Still, this particular saving ointment isn't without its flies. At the moment, the mainstream consumer has only word of mouth (in the shape of chance encounters via third parties, as with the Parappa-after-the-pub model above) as a route into the world of games. By and large, if you're an ordinary punter in the street, games still have very little chance of impinging on your consciousness.
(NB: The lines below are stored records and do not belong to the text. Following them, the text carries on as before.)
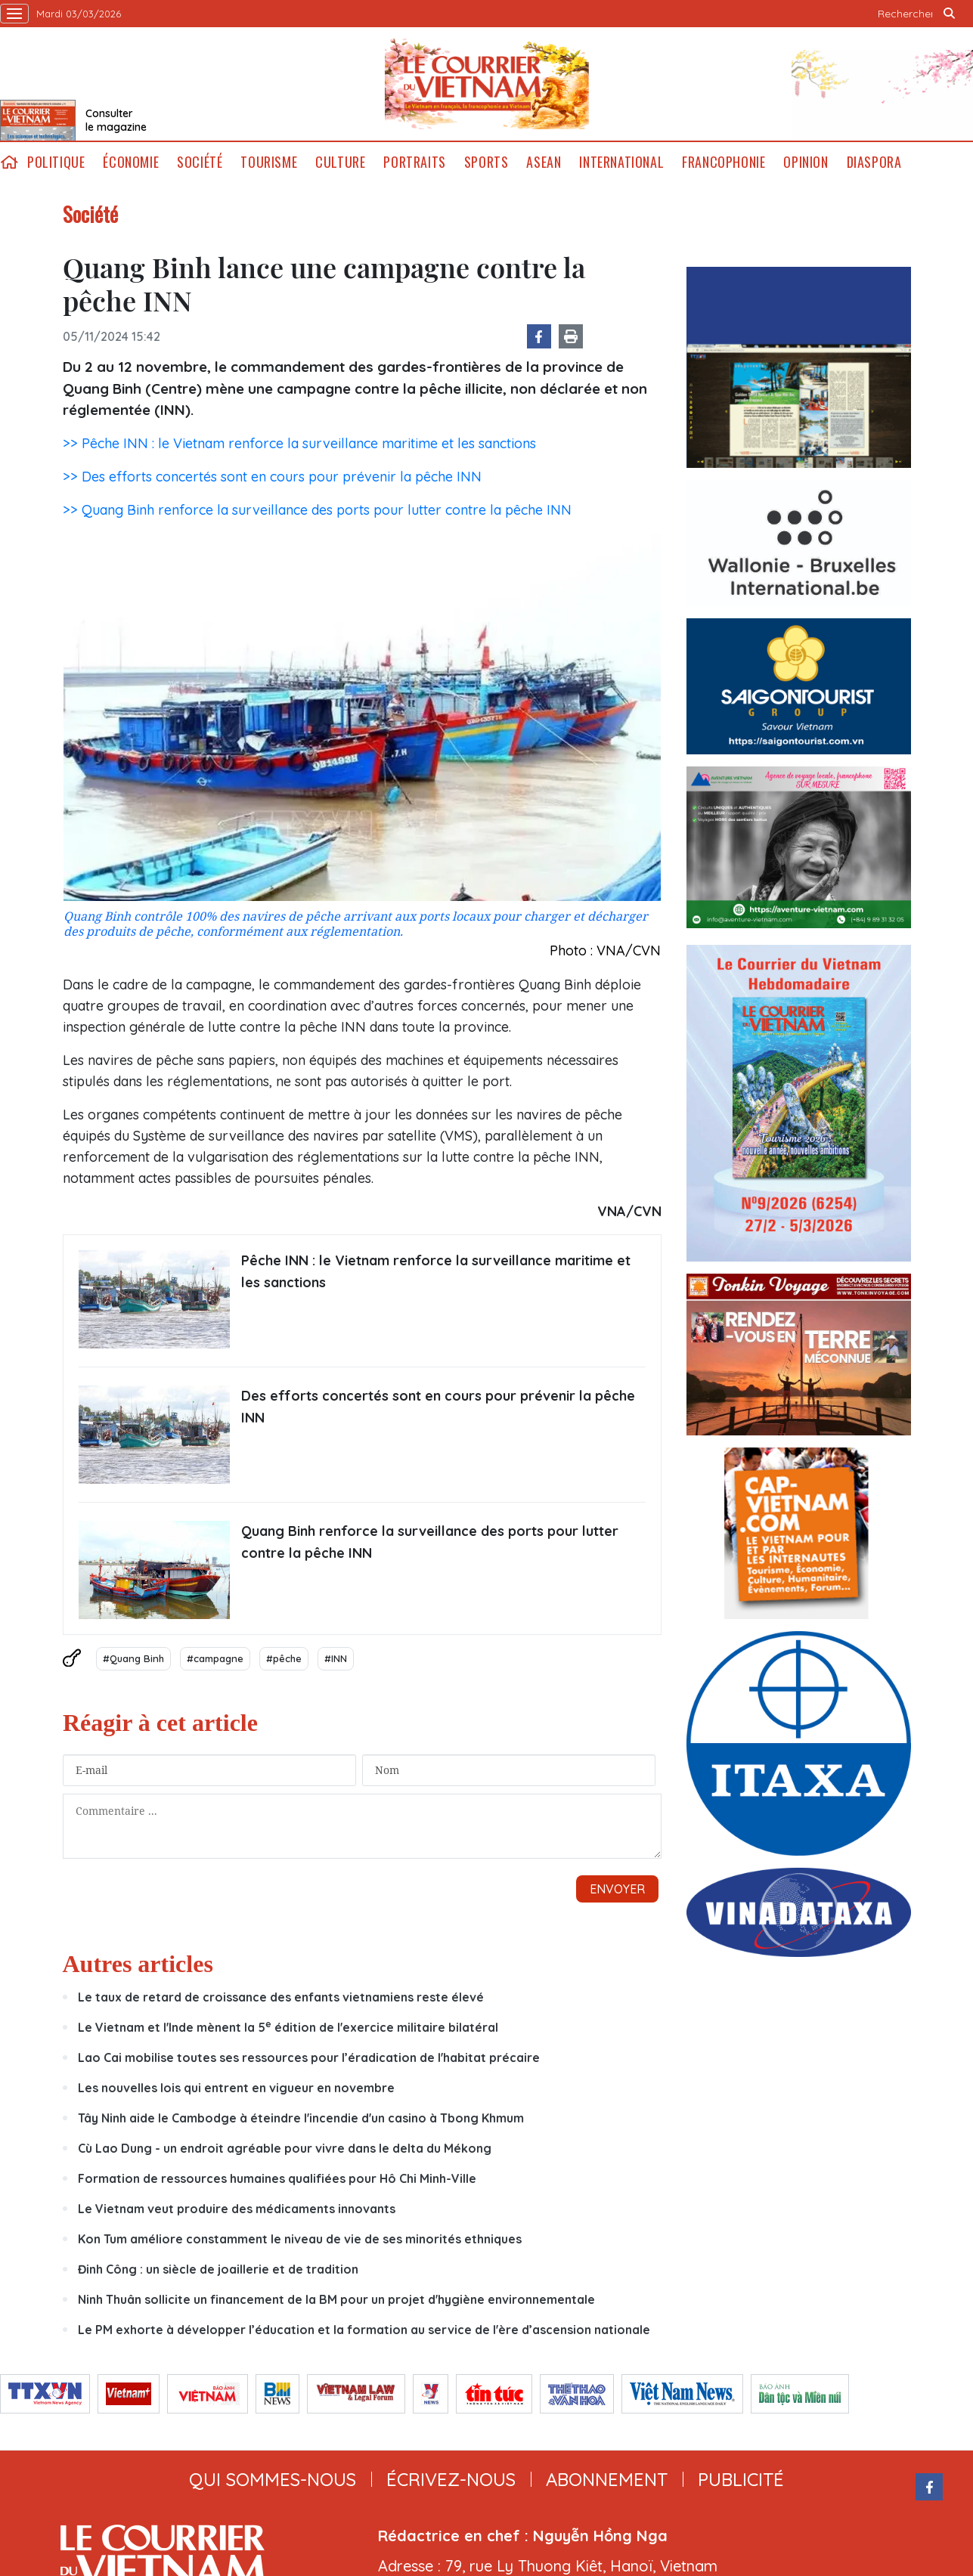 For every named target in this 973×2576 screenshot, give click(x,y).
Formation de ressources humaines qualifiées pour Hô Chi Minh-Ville (277, 2178)
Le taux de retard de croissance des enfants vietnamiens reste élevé (281, 1997)
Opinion (805, 162)
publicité (741, 2479)
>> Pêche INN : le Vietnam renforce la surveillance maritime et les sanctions (299, 443)
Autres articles (138, 1963)
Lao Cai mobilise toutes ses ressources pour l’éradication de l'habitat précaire (309, 2057)
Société (199, 162)
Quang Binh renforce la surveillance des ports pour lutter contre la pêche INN (429, 1542)
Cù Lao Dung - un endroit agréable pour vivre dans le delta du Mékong (284, 2148)
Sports (486, 162)
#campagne (215, 1658)
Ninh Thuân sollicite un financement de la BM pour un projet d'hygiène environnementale (336, 2299)
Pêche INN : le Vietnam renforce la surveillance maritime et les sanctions (436, 1271)
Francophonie (723, 162)
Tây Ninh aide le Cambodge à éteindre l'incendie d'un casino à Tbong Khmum (301, 2118)
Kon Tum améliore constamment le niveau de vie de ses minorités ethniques (300, 2238)
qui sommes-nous (272, 2479)
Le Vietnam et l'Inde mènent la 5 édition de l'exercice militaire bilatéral (288, 2027)
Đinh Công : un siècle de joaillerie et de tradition (218, 2269)
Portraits (414, 162)
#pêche (284, 1658)
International (621, 162)
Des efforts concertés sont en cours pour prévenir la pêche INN (438, 1406)
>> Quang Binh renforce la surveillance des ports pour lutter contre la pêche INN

There's absolutely nothing on TV, the specialist press is exactly that - specialist, usually highly exclusive, often desperately juvenile and with very little understanding of titles which deviate in any way from the four or five well-worn styles it's familiar with - and the mainstream press is still largely preoccupied either with shock-horror stories about gory games or complaints about high prices usually based on the erroneous principle that games are still mostly bought by children with paper-round money. (Even when games do break through into the national consciousness, they're nearly always still featured in the kids' sections, or occasionally the financial pages.) For this reason (and barring an unexpected and major sea change in the current behaviour of either of the two sides of the press) it's arguable whether games that aren't really games will ever take off properly until there's somewhere people can read about them, but when you see how well they're doing without any proper press at all, it's almost frightening to think what the potential could be. Whatever, there can't be any real doubt that as a development, they're good news for all of us.